When S.M.A.R.T. still didn’t reduce pregnancies enough, the FDA approved a third-generation program called iPLEDGE on August 15, 2005. iPLEDGE created a centralized tracking system that touched every link in the supply chain. Only registered wholesalers could obtain isotretinoin from manufacturers. Only registered pharmacies could receive it from wholesalers. Only registered doctors could prescribe it. Female patients of reproductive age had to register separately, log in monthly to answer questions about the program, input their two chosen forms of birth control, and sign a specific informed consent form about birth defects on top of the general consent form all patients signed. Doctors had to enter monthly pregnancy test results and confirm counseling had taken place. iPLEDGE remains in effect today for all isotretinoin products.

What Happened to the Brand Name

Roche eventually stopped marketing Accutane and requested that the FDA withdraw its approval. The formal withdrawal became effective on November 22, 2010. The FDA made clear that this was not a safety or effectiveness issue. Isotretinoin itself continued to be sold under generic versions, which had been available for years. The brand name simply disappeared while the drug lived on.

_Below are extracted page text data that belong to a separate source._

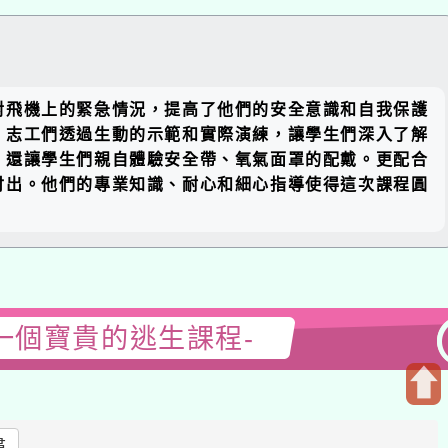
關閉區
對飛機上的緊急情況，提高了他們的安全意識和自我保護
塊
。志工們透過生動的示範和實際演練，讓學生們深入了解
，還讓學生們親自體驗安全帶、氧氣面罩的配戴。更配合
付出。他們的專業知識、耐心和細心指導使得這次課程圓
一個寶貴的逃生課程-
開
啟
尋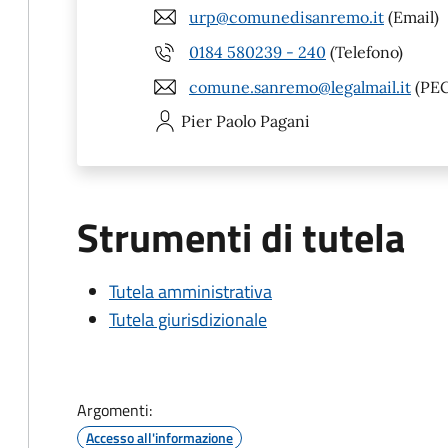
urp@comunedisanremo.it
(Email)
0184 580239 - 240
(Telefono)
comune.sanremo@legalmail.it
(PEC
Pier Paolo
Pagani
Strumenti di tutela
Tutela amministrativa
Tutela giurisdizionale
Argomenti:
Accesso all'informazione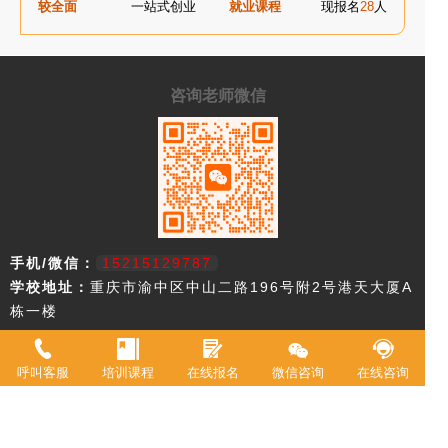
较全面
一站式创业
就业课程
现报名
28
人
咨询老师微信
手机/微信：
15215129787
学校地址：
重庆市渝中区中山二路196号附2号港天大厦A
栋一楼
重庆市欧艺职业技能培训学校，18年来专注西点技术教育，近年来迅速
呼叫客服
培训课程
在线报名
微信咨询
在线咨询
升级为综合型职业学校。2021年被评定为职业技能等级鉴定机构。 我
校现有教室20余间，常驻专职教师20余名，并具有专业高等级职业技术
资格证书。学校专业涵盖西式面点师、中式面点师、咖啡师、调酒师、
创意特饮、全媒体运营师、在线学习服务师、互联网营销师等。学校累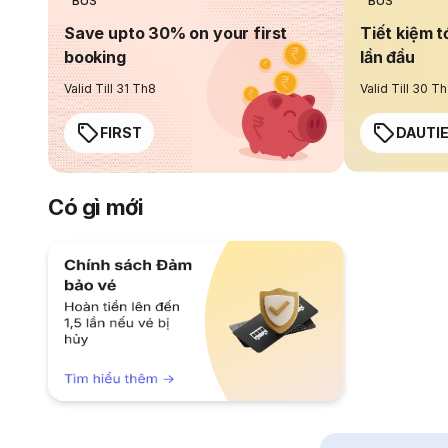
BUS
BUS
Save upto 30% on your first
Tiết kiệm t
booking
lần đầu
Valid Till 31 Th8
Valid Till 30 T
FIRST
DAUTI
Có gì mới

Cancer Treatment Comes Full Circle

While acne made isotretinoin famous, the drug’s original connection to cancer research never fully went away. Today, isotretinoin is used in the treatment of high-risk neuroblastoma, a cancer that primarily affects young children. In this context, patients take isotretinoin twice daily for 14 days in cycles that repeat every 28 days, for up to six courses. The goal is to use the drug’s ability to change how cells develop and mature, essentially pushing cancer cells toward becoming more normal. This application is closer to what researchers like Peck first envisioned in the 1970s when they were exploring retinoids as a way to modify abnormal cell behavior, well before anyone realized how transformative the drug would be for acne.